§ **Your assignment**: Please return all lines of the data below containing the string "interactable".

§ **Task input**:
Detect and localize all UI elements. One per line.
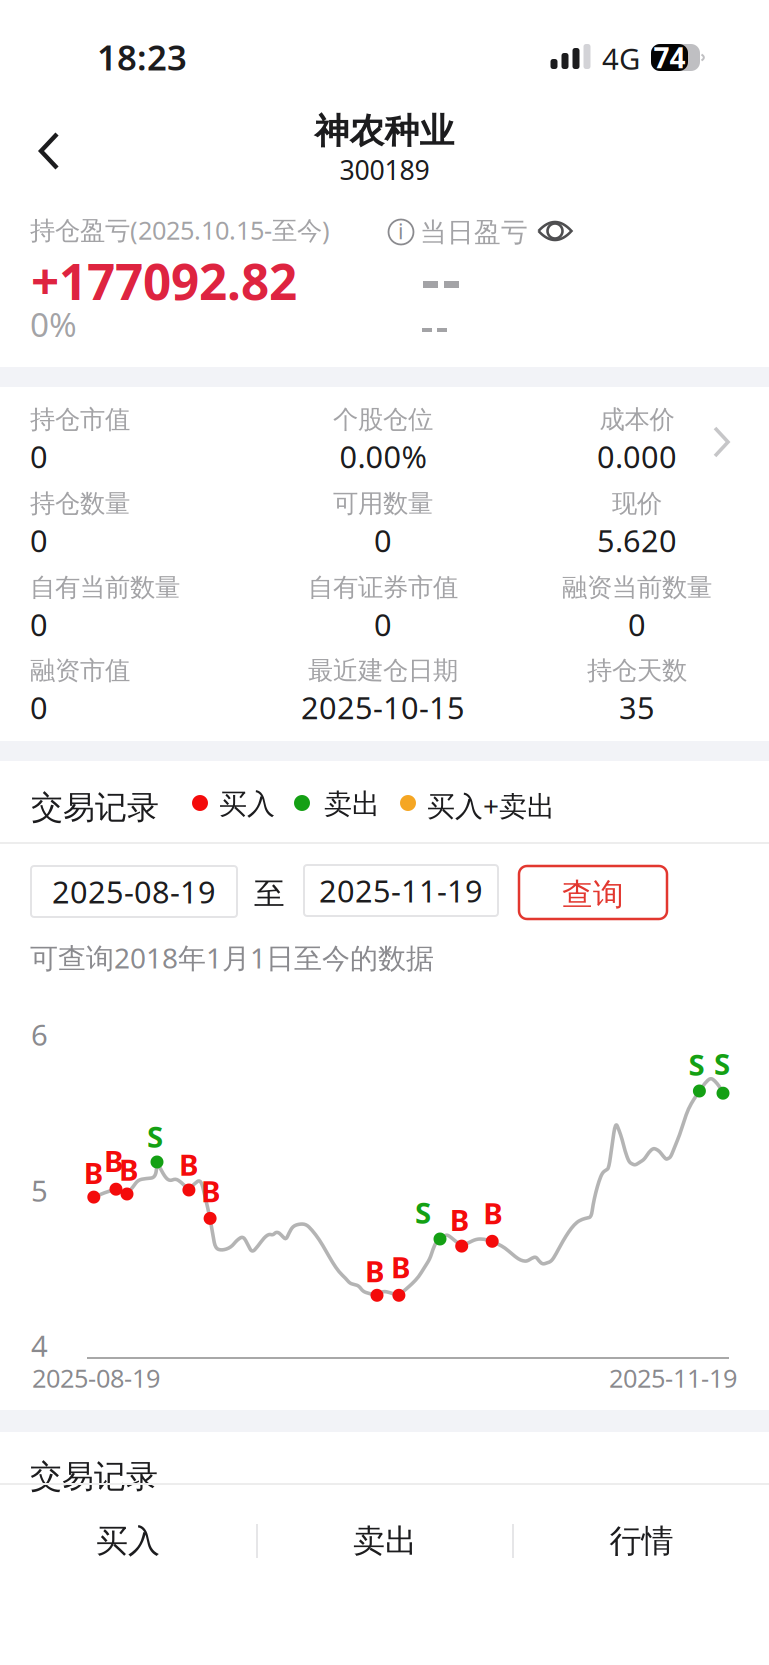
staticText: S [714, 1044, 730, 1083]
staticText: 2025-08-19 [32, 1361, 160, 1395]
staticText: 自有证券市值 [308, 572, 458, 603]
staticText: B [104, 1141, 124, 1180]
staticText: 持仓数量 [30, 488, 130, 519]
staticText: 成本价 [600, 404, 674, 435]
staticText: 0 [374, 520, 392, 561]
staticText: 买入+卖出 [427, 787, 555, 824]
staticText: B [391, 1247, 411, 1286]
button[interactable]: 买入 [0, 1491, 256, 1591]
staticText: S [415, 1193, 431, 1232]
staticText: 0 [628, 604, 646, 645]
staticText: 2025-11-19 [609, 1361, 737, 1395]
staticText: 0.000 [597, 436, 677, 477]
staticText: 自有当前数量 [30, 572, 180, 603]
staticText: 300189 [340, 152, 430, 187]
staticText: B [483, 1193, 503, 1232]
staticText: 买入 [219, 787, 275, 821]
staticText: 神农种业 [314, 110, 454, 153]
staticText: 买入 [96, 1521, 160, 1561]
staticText: 持仓盈亏(2025.10.15-至今) [30, 213, 330, 247]
staticText: 交易记录 [30, 1457, 158, 1496]
staticText: 行情 [610, 1521, 674, 1561]
staticText: B [179, 1145, 199, 1184]
staticText: 4 [31, 1326, 48, 1365]
staticText: 融资市值 [30, 655, 130, 686]
staticText: 0% [30, 302, 77, 346]
staticText: 个股仓位 [333, 404, 433, 435]
staticText: 18:23 [97, 34, 187, 80]
button[interactable]: 行情 [514, 1491, 769, 1591]
staticText: 5 [31, 1171, 48, 1210]
staticText: 至 [254, 875, 285, 913]
staticText: S [688, 1045, 704, 1084]
staticText: 当日盈亏 [420, 216, 528, 249]
staticText: 0 [374, 604, 392, 645]
staticText: B [84, 1153, 104, 1192]
staticText: 35 [619, 687, 655, 728]
staticText: 0.00% [340, 436, 426, 477]
staticText: 6 [31, 1015, 48, 1054]
staticText: 卖出 [353, 1521, 417, 1561]
staticText: 可查询2018年1月1日至今的数据 [30, 939, 434, 976]
staticText: 0 [30, 436, 48, 477]
staticText: B [450, 1200, 470, 1239]
staticText: 4G [602, 39, 640, 78]
staticText: 0 [30, 520, 48, 561]
staticText: B [119, 1150, 139, 1189]
staticText: 5.620 [597, 520, 677, 561]
staticText: 2025-10-15 [301, 687, 465, 728]
staticText: +177092.82 [31, 248, 297, 314]
staticText: 卖出 [324, 787, 380, 821]
staticText: i [398, 217, 404, 245]
staticText: 0 [30, 604, 48, 645]
staticText: 持仓天数 [587, 655, 687, 686]
staticText: 2025-11-19 [319, 870, 483, 911]
staticText: 查询 [562, 876, 624, 913]
staticText: 持仓市值 [30, 404, 130, 435]
staticText: 2025-08-19 [52, 871, 216, 912]
staticText: 现价 [612, 488, 662, 519]
staticText: B [201, 1171, 221, 1210]
button[interactable]: Back [23, 119, 77, 183]
button[interactable]: 2025-08-19 [31, 866, 237, 917]
staticText: 交易记录 [31, 788, 159, 827]
button[interactable]: 2025-11-19 [304, 865, 498, 916]
button[interactable]: 查询 [519, 866, 667, 919]
staticText: B [365, 1251, 385, 1290]
staticText: 可用数量 [333, 488, 433, 519]
staticText: S [147, 1117, 163, 1156]
staticText: 74 [654, 39, 686, 76]
staticText: 最近建仓日期 [308, 655, 458, 686]
staticText: 0 [30, 687, 48, 728]
staticText: 融资当前数量 [562, 572, 712, 603]
button[interactable]: 卖出 [258, 1491, 512, 1591]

§ **Answer box**:
button[interactable]: 买入 [0, 1491, 256, 1591]
button[interactable]: 行情 [514, 1491, 769, 1591]
button[interactable]: Back [23, 119, 77, 183]
button[interactable]: 2025-08-19 [31, 866, 237, 917]
button[interactable]: 2025-11-19 [304, 865, 498, 916]
button[interactable]: 查询 [519, 866, 667, 919]
button[interactable]: 卖出 [258, 1491, 512, 1591]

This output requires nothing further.